Solved – Two sample Kolmogorov-Smirnov test for the stochastic dominance

hypothesis testingkolmogorov-smirnov teststata

I'm trying to use KS test to determine whether one group of data is scholastically dominates another. So I'm studying dataset regarding performance of companies, which are divided into 2 groups. Instead of comparing mean values for this two groups, I follow [1] and want to compare distributions using KS test (Table 3). They do two tests: one sided (A less then B) and two sided (equality). For that I use STATA's ksmirnov command, the problem is how to interpret the output. It return D and p but what one can conclude from these values is not clear for me.
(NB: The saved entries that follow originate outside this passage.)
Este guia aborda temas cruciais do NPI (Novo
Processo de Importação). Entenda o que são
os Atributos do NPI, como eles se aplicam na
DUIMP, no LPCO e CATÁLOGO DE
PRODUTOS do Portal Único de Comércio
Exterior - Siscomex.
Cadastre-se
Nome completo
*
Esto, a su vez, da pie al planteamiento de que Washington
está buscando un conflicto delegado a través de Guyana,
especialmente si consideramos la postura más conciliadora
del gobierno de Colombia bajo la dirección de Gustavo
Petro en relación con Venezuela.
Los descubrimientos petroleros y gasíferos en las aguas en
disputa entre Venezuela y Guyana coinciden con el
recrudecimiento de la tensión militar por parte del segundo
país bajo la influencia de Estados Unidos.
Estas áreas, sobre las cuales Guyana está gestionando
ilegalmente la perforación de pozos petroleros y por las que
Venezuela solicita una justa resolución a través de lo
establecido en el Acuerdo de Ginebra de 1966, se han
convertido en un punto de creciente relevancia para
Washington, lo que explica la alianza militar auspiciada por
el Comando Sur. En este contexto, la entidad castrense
For instance, for my groups it returns:

. ksmirnov performance, by(myGroup)
Two-sample Kolmogorov-Smirnov test for equality of distribution functions

 Smaller group       D       P-value  Corrected
 ----------------------------------------------
 0:                  0.0047    0.972
 1:                 -0.1635    0.000
 Combined K-S:       0.1635    0.000      0.000

The 0 is checking hypothesis that group0 has smaller values then group1. The 1 for hypothesis that group0 has larger values then group1. But I do not understand how to interpret D and p. What is the unit of D and is it big enough to accept hypothesis (for instance, for the confidence 0.05)?
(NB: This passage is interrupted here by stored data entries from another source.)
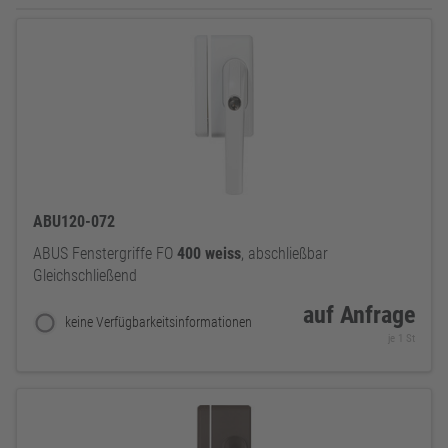
ABU120-072
ABUS Fenstergriffe FO
400
weiss
, abschließbar
Gleichschließend
auf Anfrage
keine Verfügbarkeitsinformationen
je 1 St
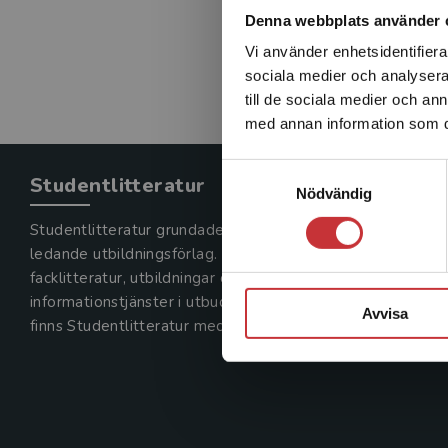
Denna webbplats använder 
Vi använder enhetsidentifierar
sociala medier och analysera 
till de sociala medier och a
med annan information som du 
Samtyckesval
Studentlitteratur
Nödvändig
Studentlitteratur grundades 1963 och är idag Sveriges
ledande utbildningsförlag. Med läromedel, kurslitteratur,
facklitteratur, utbildningar och digitala
informationstjänster i utbudet,
Avvisa
finns Studentlitteratur med längs hela kunskapsresan.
[1] http://www.etsg.org/ETSG2012/Programme/Papers/329.pdf

Best Answer

The Ds are the test statistics and they derive from the differences between the empirical cumulative distribution functions of the two groups. Therefore, they are the differences of probabilities. The p-values have their normal interpretation: if $pval \leq \alpha$, reject the null hypothesis; where $\alpha$ is a predetermined significance level.

Stata also gives an additional p-value for the non-directional hypothesis (Combined K-S), corrected for small samples.
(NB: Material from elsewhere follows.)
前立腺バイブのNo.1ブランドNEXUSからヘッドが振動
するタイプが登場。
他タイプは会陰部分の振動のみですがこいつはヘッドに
Examples and details of what Stata does are in [R] ksmirnov, including the math in the Methods and formulas section.

An example of a "manual" computation of the Ds is:

clear
set more off

*------ example data -----

use http://www.stata-press.com/data/r12/ksxmpl

*----- manual computation -----

bysort group: cumul x, gen(cumd)

sort x

gen cumd1 = cumd 
replace cumd1 = cumd1[_n-1] if group != 1

gen cumd2 = cumd 
replace cumd2 = cumd2[_n-1] if group != 2
replace cumd2 = cumd2[2] in 1

gen diff = cumd1 - cumd2

summarize diff, meanonly
display  "" _n ///
         "Results are:" _n ///
         "This is D+ : `r(max)'" _n ///
         "This is D- : `r(min)'"

line cumd1 cumd2 x, sort // graph the cdfs

*----- direct computation -----

ksmirnov x, by(group)

The "manual" approach is from [1], which Stata cites in its manual.

[1] Riffenburgh, R. H. 2005. Statistics in Medicine. 2nd ed. New York: Elsevier.